Theoretical Fundamentals for the Batch Contact Adsorption Method
摘要
Although batch adsorption studies are prevalent in literature, there are many significant errors related to physical chemistry concepts that users of adsorption may not fully understand. This paper will define adsorption, chemisorption, and physisorption. Following this, adsorption equilibrium will be presented using several isotherm models with nonlinear fitting. The determination of each equilibrium constant in L mg−1 will also be illustrated. These equilibrium constants need to be converted to L mol−1 before calculating the dimensionless thermodynamic equilibrium constant. Once this constant is obtained, it can be applied in both linearized and nonlinear van’t Hoff equations to estimate changes in adsorption enthalpy and entropy.

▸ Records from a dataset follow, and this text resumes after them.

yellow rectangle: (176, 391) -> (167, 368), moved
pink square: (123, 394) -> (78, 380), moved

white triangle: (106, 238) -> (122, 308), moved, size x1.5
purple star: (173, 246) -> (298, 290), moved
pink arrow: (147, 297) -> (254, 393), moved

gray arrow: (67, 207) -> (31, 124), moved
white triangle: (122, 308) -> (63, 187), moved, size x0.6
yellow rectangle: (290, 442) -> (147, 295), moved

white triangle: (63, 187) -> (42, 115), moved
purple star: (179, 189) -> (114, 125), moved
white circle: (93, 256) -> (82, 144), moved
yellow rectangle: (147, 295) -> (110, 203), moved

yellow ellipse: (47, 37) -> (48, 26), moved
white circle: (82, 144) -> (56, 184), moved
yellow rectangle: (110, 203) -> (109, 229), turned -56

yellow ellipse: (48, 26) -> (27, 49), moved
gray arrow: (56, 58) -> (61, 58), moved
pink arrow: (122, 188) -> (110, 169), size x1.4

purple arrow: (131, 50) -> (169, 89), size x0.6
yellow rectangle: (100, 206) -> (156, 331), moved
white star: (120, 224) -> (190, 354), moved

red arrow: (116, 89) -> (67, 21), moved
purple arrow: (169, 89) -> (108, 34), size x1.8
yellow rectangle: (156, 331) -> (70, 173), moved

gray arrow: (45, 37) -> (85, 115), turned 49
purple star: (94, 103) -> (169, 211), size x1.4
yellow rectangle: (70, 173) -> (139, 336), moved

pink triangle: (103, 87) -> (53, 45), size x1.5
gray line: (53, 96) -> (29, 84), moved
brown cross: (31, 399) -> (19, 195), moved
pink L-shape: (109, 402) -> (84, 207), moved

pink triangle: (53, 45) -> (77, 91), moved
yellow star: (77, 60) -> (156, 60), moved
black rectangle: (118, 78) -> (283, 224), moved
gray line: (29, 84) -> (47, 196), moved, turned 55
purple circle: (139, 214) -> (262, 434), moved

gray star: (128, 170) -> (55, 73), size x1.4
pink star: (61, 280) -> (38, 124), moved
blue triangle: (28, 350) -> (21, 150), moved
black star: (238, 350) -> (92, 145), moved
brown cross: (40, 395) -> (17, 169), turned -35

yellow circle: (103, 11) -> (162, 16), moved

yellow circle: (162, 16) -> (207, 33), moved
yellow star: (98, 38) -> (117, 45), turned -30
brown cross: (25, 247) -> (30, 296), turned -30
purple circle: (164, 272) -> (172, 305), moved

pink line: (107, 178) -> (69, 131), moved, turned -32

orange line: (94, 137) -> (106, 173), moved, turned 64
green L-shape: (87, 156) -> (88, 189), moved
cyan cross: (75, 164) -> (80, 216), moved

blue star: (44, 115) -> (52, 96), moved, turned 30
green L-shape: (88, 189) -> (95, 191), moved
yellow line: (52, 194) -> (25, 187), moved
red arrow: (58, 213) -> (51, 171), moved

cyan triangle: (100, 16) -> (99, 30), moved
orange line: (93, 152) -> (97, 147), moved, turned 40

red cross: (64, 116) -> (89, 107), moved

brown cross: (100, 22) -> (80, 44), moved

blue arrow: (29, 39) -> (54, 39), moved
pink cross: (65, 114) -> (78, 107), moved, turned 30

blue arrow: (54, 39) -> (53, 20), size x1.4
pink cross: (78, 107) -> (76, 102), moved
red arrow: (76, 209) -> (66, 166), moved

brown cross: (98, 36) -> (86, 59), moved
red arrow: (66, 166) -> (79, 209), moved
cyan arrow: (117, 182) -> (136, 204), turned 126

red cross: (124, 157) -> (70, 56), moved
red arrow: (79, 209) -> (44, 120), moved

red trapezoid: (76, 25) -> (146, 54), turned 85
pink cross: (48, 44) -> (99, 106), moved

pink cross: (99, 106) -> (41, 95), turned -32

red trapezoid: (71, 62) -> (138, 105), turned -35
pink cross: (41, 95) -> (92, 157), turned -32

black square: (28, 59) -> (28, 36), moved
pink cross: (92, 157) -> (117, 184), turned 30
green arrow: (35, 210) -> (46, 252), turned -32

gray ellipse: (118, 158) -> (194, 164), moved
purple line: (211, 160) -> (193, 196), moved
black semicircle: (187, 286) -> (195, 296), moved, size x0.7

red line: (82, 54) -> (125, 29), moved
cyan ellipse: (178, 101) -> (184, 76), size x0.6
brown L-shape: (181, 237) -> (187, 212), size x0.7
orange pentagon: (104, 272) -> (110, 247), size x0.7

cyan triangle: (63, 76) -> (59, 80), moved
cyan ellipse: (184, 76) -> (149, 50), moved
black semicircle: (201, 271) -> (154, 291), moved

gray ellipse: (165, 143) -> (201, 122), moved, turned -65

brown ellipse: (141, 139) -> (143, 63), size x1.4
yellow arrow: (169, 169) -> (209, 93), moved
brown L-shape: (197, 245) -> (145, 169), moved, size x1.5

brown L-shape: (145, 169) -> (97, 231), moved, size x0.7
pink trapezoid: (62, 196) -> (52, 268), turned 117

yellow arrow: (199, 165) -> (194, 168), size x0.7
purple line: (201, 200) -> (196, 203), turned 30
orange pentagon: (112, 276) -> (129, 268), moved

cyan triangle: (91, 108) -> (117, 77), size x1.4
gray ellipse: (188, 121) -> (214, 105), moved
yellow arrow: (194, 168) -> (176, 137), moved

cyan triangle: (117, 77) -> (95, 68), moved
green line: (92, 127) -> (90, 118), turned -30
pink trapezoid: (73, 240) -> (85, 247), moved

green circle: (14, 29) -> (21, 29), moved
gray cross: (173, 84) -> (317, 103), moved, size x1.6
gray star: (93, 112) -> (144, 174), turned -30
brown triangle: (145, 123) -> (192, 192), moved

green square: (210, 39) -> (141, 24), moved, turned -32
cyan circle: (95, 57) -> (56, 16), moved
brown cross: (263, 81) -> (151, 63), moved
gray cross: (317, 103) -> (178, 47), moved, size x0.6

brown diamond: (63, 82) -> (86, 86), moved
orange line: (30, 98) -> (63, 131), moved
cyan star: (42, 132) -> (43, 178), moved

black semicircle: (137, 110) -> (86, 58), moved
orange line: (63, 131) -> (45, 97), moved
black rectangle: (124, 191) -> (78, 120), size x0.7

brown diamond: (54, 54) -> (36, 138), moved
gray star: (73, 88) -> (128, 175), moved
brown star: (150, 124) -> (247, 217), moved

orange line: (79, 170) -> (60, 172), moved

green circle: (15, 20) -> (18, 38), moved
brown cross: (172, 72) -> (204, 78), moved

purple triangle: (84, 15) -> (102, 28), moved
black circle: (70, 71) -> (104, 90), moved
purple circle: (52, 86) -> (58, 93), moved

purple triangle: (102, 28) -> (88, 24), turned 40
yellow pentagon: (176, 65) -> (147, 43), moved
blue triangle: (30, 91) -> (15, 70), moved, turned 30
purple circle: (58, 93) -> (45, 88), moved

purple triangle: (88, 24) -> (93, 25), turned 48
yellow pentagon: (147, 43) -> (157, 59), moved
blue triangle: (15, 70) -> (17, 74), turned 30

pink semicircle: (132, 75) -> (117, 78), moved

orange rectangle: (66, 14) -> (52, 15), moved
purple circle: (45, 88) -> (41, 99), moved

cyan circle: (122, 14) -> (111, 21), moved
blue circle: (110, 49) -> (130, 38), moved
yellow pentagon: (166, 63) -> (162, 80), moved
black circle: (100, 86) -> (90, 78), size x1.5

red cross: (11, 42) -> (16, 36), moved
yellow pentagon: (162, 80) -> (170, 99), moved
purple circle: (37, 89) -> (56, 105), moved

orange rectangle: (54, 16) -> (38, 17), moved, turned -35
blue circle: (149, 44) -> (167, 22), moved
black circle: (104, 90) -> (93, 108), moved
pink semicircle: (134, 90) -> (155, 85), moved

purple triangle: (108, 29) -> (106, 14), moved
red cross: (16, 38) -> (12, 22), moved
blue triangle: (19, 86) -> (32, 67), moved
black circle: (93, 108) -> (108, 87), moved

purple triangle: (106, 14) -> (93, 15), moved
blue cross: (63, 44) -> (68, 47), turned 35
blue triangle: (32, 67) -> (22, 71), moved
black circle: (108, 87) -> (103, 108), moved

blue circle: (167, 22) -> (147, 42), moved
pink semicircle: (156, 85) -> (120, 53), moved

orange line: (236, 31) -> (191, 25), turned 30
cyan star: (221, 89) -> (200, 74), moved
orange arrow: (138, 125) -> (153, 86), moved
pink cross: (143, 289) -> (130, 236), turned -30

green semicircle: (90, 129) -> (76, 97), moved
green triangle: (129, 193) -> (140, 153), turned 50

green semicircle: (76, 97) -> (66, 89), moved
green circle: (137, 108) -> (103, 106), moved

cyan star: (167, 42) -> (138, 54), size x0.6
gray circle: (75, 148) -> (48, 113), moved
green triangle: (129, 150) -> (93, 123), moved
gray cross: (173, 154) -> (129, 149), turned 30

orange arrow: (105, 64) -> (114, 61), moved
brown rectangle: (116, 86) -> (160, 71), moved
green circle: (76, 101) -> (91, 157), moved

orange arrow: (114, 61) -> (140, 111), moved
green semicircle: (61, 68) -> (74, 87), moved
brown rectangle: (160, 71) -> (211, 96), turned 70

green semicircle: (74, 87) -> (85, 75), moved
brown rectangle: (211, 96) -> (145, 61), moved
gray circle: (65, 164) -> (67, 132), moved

The statistical evaluation of the models will utilize determination coefficient (R2), adjusted determination coefficient ( \(R_{adj}^{2}\) ), and Bayesian Information Criterion (BIC) values. Furthermore, various kinetic models—including those based on chemical reactions, empirical kinetic models, and diffusive models—will be explored. The authors will employ the concepts of half-adsorption time (t0.5) and near-equilibrium time (t0.95) to compare the kinetic parameters of the different models. Additionally, comparisons between linear and nonlinear pseudo-first-order and pseudo-second-order kinetics models, as well as the Langmuir isotherm model, will be made. The results indicate that it is advisable to use nonlinear fittings for both isotherms and the kinetics of adsorption.